The converter is put into service by connecting its output to your communications receiver and plugging in the line cord of the converter. While both the converter and receiver are warming up, set the receiver to 1950 kc. Then adjust the output trimmer C6 for maximum noise from the receiver. Next the converter oscillator range can be checked by setting the oscillator tuning condenser, C3, to minimum capacity and the receiver to 1800 kc. It should then be possible to tune in the converter oscillator signal by adjusting C4 until the signal is heard. Check the range of the oscillator by setting C3 at maximum - if it can be tuned in at 1750 kc. on the receiver your range is right on the nose. If the range is too great (oscillator is lower than 1750 kc. at maximum capacity) it indicates that fewer turns are required on L2, and vice versa. It is not critical, of course, since the converter is not ganged. The receiver can now be reset to 1950 kc. and C1 and C3 set to the middle of their ranges. Then adjust C2 for maximum noise (with S1 closed) and the converter is lined up for action. It will be found that the mixer tuning control is not too sharp and will only need attention after the signal has been tuned in with the main tuning control, C3. Remember that C3 tunes backward to the usual way - it is tuning the converter to 150 kc. when it is at minimum capacity and to 200 kc. when it is at maximum capacity, the reverse of the mixer condenser action.

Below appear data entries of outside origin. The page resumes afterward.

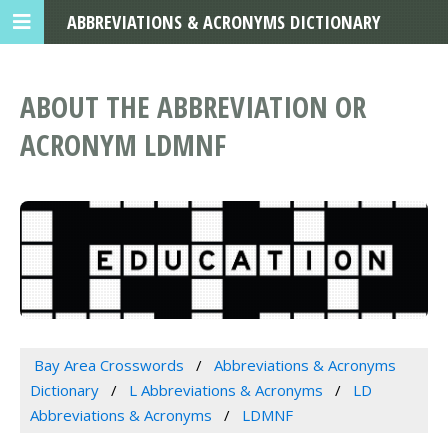
ABBREVIATIONS & ACRONYMS DICTIONARY
ABOUT THE ABBREVIATION OR
ACRONYM LDMNF
Bay Area Crosswords
Abbreviations & Acronyms
Dictionary
L Abbreviations & Acronyms
LD
Abbreviations & Acronyms
LDMNF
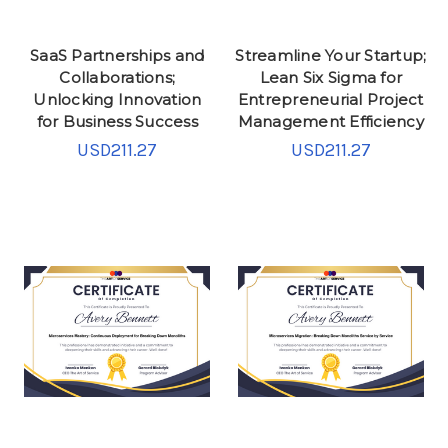
SaaS Partnerships and
Streamline Your Startup;
Collaborations;
Lean Six Sigma for
Unlocking Innovation
Entrepreneurial Project
for Business Success
Management Efficiency
USD211.27
USD211.27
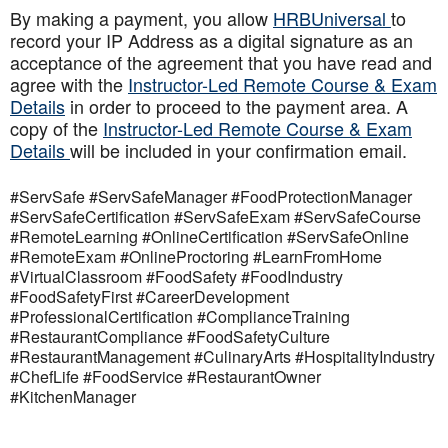
By making a payment, you allow
HRBUniversal
to
record your IP Address as a digital signature as an
acceptance of the agreement that you have read and
agree with the
Instructor-Led Remote Course & Exam
Details
in order to proceed to the payment area. A
copy of the
Instructor-Led Remote Course & Exam
Details
will be included in your confirmation email.
#ServSafe #ServSafeManager #FoodProtectionManager
#ServSafeCertification #ServSafeExam #ServSafeCourse
#RemoteLearning #OnlineCertification #ServSafeOnline
#RemoteExam #OnlineProctoring #LearnFromHome
#VirtualClassroom #FoodSafety #FoodIndustry
#FoodSafetyFirst #CareerDevelopment
#ProfessionalCertification #ComplianceTraining
#RestaurantCompliance #FoodSafetyCulture
#RestaurantManagement #CulinaryArts #HospitalityIndustry
#ChefLife #FoodService #RestaurantOwner
#KitchenManager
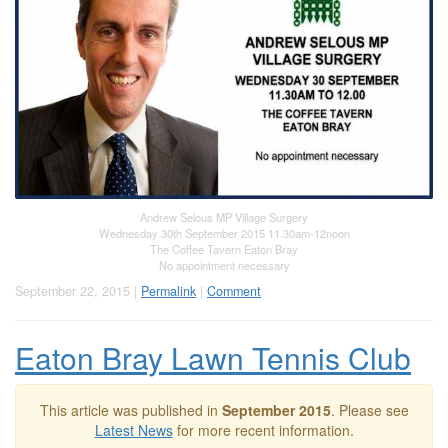
Andrew Selous MP Village Surgery
Wednesday 30th September 2015 11.30am-12noon
The Coffee Tavern Eaton Bray
No appointment necessary
September 22, 2015 |
Permalink
|
Comment
Eaton Bray Lawn Tennis Club
This article was published in
September 2015
. Please see
Latest News
for more recent information.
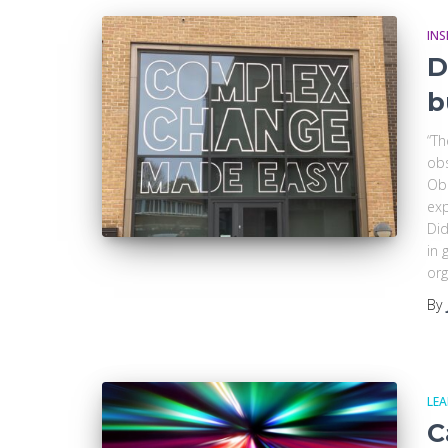
INS
D
b
“Th
obs
Obs
exp
Did
in 
org
By
LE
C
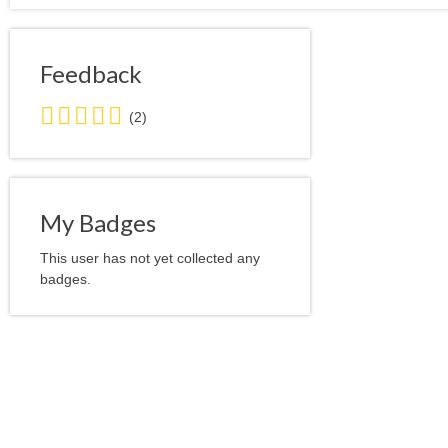
Feedback
5.0
(2)
stars
average
user
feedback
My Badges
This user has not yet collected any
badges.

The coupling switch, S1, is included so that the converter will not be pumped full of r.f. during transmission periods, and it should be used to disconnect the converter from the line whenever the transmitter is being keyed.
Any group of hams within several miles of each other in a city and up to ten or more in the country will find they can have plenty of fun and operating practice with wired wireless. We suggest that they keep to around 165 kc., to reduce the chances for radiation, and that the power be kept low - one or two 6L6s will give plenty of output. On several occasions we noticed a difference in signal strength, very probably caused by different routing or loading of the line, and it may work out in some instances that 24-hour communication is impossible or unreliable.
Above all, however, remember to keep away from other services and from interfering with broadcast receivers - continued wired-wireless operation will depend upon our staying in our own backyards and not getting in anybody's hair.
* Assistant Technical Editor, QST.
1 Williams, "Wired Wireless for Remote Control," QST, February, 1940.